Roaches shut down a Kendall Don Pan’s backroom bakery. Things can get worse
A state Inspector didn’t just shut down the backroom bakery area at a Kendall Don Pan — he has promised to end the location’s ability to get new food if a roach problem doesn’t get cleared up by the next full inspection.
Department of Agriculture Inspector Julio Azpura made the threat Monday at the Don Pan at 7701 North Kendall Dr. — in the strip mall at the Palmetto Expressway exit just west of Dadeland Mall — and reiterated it Wednesday.

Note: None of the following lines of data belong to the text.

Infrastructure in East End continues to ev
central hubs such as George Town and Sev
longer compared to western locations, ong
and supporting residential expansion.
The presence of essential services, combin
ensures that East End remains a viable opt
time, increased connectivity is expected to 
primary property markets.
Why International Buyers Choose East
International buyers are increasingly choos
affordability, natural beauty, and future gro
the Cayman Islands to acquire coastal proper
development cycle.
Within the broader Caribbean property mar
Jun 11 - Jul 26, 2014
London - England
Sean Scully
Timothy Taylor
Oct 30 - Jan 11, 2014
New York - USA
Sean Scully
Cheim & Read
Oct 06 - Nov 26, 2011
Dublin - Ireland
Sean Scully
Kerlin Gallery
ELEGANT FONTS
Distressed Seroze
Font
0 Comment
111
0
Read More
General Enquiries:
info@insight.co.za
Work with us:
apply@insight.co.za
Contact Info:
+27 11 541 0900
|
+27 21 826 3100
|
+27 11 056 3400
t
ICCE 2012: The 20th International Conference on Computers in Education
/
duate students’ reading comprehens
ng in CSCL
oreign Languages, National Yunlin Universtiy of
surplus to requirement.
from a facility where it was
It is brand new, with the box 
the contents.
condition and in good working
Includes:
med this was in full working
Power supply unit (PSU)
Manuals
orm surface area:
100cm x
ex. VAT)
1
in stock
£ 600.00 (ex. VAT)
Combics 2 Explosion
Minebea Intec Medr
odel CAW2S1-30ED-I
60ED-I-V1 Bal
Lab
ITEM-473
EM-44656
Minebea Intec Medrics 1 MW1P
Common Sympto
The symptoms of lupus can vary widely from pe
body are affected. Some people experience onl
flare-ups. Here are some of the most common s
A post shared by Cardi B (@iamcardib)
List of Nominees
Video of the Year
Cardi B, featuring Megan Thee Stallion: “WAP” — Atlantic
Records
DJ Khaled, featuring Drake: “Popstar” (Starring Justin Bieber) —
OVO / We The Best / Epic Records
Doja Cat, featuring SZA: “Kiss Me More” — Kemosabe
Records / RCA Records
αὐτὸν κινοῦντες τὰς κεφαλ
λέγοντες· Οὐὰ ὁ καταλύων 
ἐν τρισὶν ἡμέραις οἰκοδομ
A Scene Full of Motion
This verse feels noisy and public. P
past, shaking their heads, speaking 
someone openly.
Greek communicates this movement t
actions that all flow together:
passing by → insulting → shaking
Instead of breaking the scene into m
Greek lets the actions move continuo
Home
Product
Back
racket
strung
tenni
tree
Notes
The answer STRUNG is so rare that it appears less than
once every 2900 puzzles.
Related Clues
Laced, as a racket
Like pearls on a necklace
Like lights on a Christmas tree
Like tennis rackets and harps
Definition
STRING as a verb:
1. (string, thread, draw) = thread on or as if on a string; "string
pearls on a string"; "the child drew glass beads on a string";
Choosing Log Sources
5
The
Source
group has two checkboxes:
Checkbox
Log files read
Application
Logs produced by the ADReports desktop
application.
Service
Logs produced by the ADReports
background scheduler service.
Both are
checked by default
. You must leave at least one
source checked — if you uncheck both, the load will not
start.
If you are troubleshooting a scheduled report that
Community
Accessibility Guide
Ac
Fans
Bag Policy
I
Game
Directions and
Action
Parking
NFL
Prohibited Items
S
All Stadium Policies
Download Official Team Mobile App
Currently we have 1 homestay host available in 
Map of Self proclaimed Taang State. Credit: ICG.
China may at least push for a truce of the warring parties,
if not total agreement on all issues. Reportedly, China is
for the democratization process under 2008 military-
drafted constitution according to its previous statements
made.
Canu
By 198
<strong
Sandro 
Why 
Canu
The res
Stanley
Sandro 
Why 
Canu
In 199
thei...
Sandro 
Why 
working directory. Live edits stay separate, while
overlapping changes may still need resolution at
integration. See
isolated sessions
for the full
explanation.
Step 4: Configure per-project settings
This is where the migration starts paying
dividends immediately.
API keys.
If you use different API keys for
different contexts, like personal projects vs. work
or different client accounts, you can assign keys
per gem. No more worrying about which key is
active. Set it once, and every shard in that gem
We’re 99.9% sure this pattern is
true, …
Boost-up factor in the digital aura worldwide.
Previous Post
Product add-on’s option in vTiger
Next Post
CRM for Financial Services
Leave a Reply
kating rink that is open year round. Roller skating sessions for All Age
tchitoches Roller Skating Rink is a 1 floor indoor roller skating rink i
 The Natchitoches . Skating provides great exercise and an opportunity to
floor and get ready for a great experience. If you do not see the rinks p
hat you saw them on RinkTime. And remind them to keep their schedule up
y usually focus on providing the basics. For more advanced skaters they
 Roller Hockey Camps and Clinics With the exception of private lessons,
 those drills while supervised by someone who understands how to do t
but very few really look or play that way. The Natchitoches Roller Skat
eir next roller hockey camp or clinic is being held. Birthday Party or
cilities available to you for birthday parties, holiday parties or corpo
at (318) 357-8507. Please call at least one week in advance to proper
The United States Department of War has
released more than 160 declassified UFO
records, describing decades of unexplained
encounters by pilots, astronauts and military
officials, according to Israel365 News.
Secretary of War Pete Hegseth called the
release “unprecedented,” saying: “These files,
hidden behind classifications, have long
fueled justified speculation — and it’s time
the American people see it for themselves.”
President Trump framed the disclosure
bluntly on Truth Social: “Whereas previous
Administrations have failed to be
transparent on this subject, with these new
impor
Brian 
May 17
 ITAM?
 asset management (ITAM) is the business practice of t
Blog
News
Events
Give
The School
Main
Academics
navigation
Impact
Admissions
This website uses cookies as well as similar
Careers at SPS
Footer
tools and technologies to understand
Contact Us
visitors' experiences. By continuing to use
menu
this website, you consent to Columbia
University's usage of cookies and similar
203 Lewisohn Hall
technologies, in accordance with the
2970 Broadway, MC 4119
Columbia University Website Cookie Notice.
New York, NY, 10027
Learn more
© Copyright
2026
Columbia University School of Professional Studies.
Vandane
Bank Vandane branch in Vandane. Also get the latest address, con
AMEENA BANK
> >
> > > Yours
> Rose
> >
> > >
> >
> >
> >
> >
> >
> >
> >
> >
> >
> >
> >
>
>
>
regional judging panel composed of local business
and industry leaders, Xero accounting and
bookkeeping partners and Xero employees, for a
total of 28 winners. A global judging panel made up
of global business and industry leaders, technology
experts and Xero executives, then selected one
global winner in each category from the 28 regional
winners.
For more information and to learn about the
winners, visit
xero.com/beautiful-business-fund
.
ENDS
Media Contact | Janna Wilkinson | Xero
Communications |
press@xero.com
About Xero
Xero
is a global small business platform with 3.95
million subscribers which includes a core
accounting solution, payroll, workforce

During Wednesday’s focused and limited inspection, Azpura lifted the Stop Use Order he put on a walk-in cooler during Monday’s inspection when it failed to keep food cool enough to prevent bacteria from growing. But he kept the Stop Use Order on “all open food processing/handling” and “all food related equipment and utensils.”
The bakery received orders that “the affected storage areas must be completely cleared of all merchandise, cleaned and sanitized by the next inspection; no other merchandise may be added to the storage area, or a Broken Stop Use will be issued.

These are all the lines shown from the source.